#### WHAT IS NEEDED
Take the entries below and reproduce exactly the portion that begins at the line containing "По Ваша преценка може да" and ends at the line containing "Zippo La Mã", keeping both ends, dropping pictures, and adding nothing else.

Saved data entries
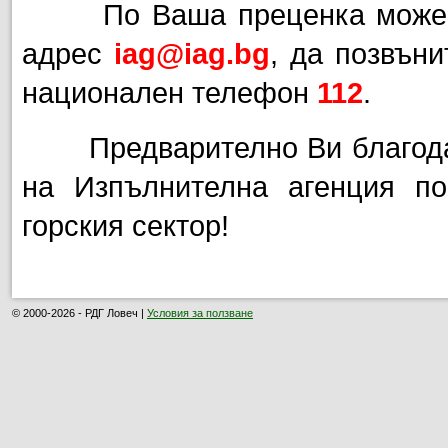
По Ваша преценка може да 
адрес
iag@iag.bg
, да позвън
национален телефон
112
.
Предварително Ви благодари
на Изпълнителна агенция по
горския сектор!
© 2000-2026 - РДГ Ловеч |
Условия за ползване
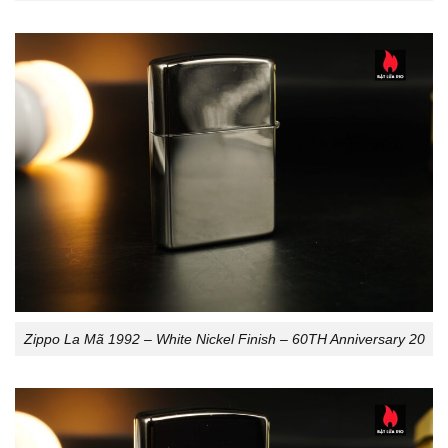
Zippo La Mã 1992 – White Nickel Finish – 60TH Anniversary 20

...

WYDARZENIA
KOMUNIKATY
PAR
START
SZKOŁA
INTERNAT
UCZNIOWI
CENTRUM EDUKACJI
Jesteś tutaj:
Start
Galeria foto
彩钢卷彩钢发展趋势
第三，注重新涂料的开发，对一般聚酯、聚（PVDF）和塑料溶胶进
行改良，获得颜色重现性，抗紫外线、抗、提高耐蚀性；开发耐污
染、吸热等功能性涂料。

#### ANSWER TO THIS PROBLEM
По Ваша преценка може да 
адрес
iag@iag.bg
, да позвън
национален телефон
112
.
Предварително Ви благодари
на Изпълнителна агенция по
горския сектор!
© 2000-2026 - РДГ Ловеч |
Условия за ползване
Zippo La Mã 1992 – White Nickel Finish – 60TH Anniversary 20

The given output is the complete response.